Working with Code Objects

The Code type is the foundational abstraction in codetransformer. It provides high-level APIs for working with logically-grouped sets of instructions and for converting to and from CPython’s native code type.

Constructing Code Objects

The most common way constructing a Code object is to use the from_pycode() classmethod, which accepts a CPython code object.

There are two common ways of building raw code objects:

  • CPython functions have a __code__ attribute, which contains the bytecode executed by the function.
  • The compile() builtin can compile a string of Python source code into a code object.

Using from_pycode(), we can build a Code object and inspect its contents:

>>> from codetransformer import Code
>>> def add2(x):
...     return x + 2
...
>>> co = Code.from_pycode(add.__code__)
>>> co.instrs
(LOAD_FAST('x'), LOAD_CONST(2), BINARY_ADD, RETURN_VALUE)
>>> co.argnames
('x',)
>>> c.consts
(2,)

We can convert our Code object back into its raw form via the to_bytecode() method:

>>> co.to_pycode()
<code object add2 at 0x7f6ba05f2030, file "<stdin>", line 1>

Building Transformers

Once we have the ability to convert to and from an abstract code representation, we gain the ability to perform transformations on that abtract representation.

Let’s say that we want to replace the addition operation in our add2 function with a multiplication. We could try to mutate our Code object directly before converting back to Python bytecode, but there are many subtle invariants [1] between the instructions and the other pieces of metadata that must be maintained to ensure that the generated output can be executed correctly.

Rather than encourage users to mutate Code objects in place, codetransformer provides the CodeTransformer class, which allows users to declaratively describe operations to perform on sequences of instructions.

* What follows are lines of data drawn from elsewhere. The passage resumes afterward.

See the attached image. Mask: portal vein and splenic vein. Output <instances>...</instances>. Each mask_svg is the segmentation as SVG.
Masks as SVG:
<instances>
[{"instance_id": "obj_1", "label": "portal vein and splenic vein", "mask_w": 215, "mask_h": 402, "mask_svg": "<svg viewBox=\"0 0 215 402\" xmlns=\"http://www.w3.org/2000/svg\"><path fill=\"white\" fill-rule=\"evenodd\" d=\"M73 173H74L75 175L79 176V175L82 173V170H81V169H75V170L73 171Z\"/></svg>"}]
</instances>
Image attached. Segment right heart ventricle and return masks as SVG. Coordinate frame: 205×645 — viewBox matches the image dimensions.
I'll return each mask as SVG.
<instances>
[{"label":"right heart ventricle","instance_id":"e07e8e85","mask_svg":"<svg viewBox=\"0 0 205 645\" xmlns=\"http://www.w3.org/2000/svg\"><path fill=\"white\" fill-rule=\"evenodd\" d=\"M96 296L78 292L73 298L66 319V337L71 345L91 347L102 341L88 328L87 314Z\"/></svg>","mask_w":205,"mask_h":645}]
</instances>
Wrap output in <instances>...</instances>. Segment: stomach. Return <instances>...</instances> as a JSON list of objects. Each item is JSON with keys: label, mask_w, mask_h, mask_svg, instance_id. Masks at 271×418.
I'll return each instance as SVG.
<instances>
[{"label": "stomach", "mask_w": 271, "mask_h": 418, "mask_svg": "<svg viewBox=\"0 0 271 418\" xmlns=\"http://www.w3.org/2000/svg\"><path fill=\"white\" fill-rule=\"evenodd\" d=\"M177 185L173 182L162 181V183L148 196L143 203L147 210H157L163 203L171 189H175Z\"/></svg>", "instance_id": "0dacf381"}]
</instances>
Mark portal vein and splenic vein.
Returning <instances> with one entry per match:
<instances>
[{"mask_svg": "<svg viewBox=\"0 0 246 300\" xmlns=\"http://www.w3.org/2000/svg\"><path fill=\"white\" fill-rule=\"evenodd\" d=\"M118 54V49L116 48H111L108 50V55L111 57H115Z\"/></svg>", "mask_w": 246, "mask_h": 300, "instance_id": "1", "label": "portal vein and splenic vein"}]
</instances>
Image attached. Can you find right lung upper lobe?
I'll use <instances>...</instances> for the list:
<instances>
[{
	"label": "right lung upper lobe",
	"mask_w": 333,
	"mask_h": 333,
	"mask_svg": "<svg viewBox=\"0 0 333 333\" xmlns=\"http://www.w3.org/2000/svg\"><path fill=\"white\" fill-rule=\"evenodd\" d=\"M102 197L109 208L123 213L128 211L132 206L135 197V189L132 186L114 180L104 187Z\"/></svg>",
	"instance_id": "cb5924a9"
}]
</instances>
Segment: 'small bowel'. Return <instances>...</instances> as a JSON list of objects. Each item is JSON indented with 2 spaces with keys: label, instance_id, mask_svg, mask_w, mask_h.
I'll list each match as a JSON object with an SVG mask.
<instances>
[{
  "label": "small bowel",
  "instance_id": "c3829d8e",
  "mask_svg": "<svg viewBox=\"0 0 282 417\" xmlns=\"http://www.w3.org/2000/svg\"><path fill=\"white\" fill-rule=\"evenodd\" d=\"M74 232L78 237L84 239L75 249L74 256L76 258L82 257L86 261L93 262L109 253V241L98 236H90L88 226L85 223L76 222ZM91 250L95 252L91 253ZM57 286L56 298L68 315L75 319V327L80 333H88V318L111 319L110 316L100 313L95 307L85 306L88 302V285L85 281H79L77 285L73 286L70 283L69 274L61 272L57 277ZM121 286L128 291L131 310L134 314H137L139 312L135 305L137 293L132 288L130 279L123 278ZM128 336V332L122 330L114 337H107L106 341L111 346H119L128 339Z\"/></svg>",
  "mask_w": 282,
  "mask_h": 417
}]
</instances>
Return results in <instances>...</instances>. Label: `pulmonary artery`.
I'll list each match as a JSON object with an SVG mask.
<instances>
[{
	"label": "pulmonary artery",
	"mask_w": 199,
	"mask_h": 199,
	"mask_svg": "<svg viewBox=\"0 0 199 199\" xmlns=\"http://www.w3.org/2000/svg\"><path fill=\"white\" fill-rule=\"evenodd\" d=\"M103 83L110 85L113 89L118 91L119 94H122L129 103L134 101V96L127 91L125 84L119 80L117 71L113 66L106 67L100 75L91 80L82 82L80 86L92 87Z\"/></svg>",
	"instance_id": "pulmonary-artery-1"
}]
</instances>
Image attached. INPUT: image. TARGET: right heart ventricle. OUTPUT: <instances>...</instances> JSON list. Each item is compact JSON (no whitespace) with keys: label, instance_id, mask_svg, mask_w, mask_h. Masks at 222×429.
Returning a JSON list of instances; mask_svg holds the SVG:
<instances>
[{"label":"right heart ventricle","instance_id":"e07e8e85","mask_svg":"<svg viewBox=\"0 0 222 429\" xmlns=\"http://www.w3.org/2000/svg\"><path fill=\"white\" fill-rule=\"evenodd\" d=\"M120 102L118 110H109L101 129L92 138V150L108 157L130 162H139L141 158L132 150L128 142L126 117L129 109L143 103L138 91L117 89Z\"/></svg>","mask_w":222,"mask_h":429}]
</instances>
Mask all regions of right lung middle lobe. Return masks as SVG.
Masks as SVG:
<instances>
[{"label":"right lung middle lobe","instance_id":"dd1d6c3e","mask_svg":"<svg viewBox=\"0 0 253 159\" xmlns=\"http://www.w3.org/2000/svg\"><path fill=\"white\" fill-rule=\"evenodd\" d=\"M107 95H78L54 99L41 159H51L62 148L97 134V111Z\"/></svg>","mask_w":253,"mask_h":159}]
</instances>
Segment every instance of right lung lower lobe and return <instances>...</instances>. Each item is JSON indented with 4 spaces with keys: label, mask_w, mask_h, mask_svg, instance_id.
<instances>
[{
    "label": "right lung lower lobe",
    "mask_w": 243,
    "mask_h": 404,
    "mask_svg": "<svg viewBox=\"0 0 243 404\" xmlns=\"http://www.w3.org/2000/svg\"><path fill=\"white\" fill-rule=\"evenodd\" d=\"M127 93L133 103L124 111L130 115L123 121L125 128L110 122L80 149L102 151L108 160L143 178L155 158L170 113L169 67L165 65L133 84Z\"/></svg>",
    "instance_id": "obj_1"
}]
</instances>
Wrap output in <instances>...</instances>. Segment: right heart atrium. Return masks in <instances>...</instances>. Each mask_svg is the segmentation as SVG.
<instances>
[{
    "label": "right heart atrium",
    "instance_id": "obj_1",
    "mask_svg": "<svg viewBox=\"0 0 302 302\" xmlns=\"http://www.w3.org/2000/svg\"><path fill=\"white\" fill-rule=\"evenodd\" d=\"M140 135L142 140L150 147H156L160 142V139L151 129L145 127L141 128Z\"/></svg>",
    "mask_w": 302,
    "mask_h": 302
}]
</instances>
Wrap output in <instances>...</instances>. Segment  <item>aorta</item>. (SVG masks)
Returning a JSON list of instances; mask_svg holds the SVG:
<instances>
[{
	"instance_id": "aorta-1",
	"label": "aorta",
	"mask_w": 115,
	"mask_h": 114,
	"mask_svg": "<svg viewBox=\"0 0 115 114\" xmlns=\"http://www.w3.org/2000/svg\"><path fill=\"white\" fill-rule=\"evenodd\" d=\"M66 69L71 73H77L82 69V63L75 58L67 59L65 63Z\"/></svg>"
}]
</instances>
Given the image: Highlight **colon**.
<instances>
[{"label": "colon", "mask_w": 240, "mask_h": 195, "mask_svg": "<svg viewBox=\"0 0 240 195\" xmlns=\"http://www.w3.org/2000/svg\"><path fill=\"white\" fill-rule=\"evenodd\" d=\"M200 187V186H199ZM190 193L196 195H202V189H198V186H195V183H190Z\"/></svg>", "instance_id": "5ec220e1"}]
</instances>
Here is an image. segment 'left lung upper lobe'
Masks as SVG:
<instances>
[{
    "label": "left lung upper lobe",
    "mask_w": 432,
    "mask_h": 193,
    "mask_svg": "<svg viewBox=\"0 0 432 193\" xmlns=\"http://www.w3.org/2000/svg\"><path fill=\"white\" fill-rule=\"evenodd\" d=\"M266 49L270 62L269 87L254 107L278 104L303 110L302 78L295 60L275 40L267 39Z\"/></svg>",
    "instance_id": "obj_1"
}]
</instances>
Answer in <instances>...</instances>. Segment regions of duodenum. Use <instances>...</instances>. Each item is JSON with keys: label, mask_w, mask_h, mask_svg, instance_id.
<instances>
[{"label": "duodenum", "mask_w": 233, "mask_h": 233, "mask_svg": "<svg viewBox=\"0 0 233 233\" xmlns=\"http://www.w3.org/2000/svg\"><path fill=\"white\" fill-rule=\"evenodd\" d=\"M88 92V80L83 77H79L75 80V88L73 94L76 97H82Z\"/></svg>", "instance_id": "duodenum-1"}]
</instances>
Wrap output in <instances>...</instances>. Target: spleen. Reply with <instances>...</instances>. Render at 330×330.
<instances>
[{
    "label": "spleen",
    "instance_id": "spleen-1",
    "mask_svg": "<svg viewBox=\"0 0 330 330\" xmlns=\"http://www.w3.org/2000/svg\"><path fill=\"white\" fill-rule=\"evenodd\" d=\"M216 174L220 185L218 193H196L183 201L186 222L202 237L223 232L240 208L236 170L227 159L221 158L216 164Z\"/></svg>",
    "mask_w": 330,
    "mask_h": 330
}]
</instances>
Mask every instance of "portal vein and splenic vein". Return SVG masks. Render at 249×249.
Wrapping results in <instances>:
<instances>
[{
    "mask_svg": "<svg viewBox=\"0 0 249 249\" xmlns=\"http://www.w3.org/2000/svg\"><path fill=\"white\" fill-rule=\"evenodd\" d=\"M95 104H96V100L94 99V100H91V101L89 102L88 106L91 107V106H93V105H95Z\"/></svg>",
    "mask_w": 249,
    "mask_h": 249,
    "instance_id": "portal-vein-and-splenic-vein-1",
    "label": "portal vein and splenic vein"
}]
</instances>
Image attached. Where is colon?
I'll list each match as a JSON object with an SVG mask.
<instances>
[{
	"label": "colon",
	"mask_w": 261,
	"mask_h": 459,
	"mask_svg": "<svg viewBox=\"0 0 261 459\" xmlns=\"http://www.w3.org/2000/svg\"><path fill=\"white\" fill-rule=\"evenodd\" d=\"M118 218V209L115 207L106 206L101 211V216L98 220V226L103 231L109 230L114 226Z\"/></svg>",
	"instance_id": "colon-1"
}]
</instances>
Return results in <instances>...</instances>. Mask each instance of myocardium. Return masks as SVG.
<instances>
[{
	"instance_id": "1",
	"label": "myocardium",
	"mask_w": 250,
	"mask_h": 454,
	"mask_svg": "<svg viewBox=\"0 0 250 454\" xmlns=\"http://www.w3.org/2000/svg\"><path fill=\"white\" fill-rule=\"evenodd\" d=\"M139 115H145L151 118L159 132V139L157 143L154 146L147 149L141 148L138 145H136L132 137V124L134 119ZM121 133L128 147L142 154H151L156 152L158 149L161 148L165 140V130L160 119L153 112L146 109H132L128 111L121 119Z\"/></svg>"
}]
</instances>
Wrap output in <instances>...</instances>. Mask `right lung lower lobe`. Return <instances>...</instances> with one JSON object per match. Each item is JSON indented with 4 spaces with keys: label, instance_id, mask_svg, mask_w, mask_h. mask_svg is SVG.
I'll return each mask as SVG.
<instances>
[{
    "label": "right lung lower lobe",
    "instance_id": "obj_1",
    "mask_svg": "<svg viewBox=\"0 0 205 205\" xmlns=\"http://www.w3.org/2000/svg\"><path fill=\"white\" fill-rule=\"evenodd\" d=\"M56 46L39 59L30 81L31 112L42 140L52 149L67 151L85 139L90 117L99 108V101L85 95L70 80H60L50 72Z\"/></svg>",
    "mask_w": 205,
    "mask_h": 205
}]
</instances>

Implemented as a CodeTransformer, our “replace additions with multiplications” operation looks like this:

from codetransformer import CodeTransformer, pattern
from codetransformer.instructions import BINARY_ADD, BINARY_MULTIPLY


class add2mul(CodeTransformer):
    @pattern(BINARY_ADD)
    def _add2mul(self, add_instr):
        yield BINARY_MULTIPLY().steal(add_instr)

The important piece here is the _add2mul method, which has been decorated with a pattern. Patterns provide an API for describing sequences of instructions to match against for replacement and/or modification. The CodeTransformer base class looks at methods with registered patterns and compares them against the instructions of the Code object under transformation. For each matching sequence of instructions, the decorated method is called with all matching instructions *-unpacked into the method. The method’s job is to take the input instructions and return an iterable of new instructions to serve as replacements. It is often convenient to implement transformer methods as generator functions, as we’ve done here.

In this example, we’ve supplied the simplest possible pattern: a single instruction type to match. [2] Our transformer method will be called on every BINARY_ADD instruction in the target code object, and it will yield a BINARY_MULTIPLY as replacement each time.

Applying Transformers

To apply a CodeTransformer to a function, we construct an instance of the transformer and call it on the function we want to modify. The result is a new function whose instructions have been rewritten applying our transformer’s methods to matched sequences of the input function’s instructions. The original function is not mutated in place.

Example:

>>> transformer = add2mul()
>>> mul2 = transformer(add2) # mult2 is a brand-new function
>>> mul2(5)
10

When we don’t care about having access to the pre-transformed version of a function, it’s convenient and idiomatic to apply transformers as decorators:

>>> @add2mul()
... def mul2(x):
...     return x + 2
...
>>> mul2(5)
10
[1]For example, if we add a new constant, we have to ensure that we correctly maintain the indices of existing constants in the generated code’s co_consts, and if we replace an instruction that was the target of a jump, we have to make sure that the jump instruction resolves correctly to our new instruction.
[2]Many more complex patterns are possible. See the docs for codetransformer.patterns.pattern for more examples.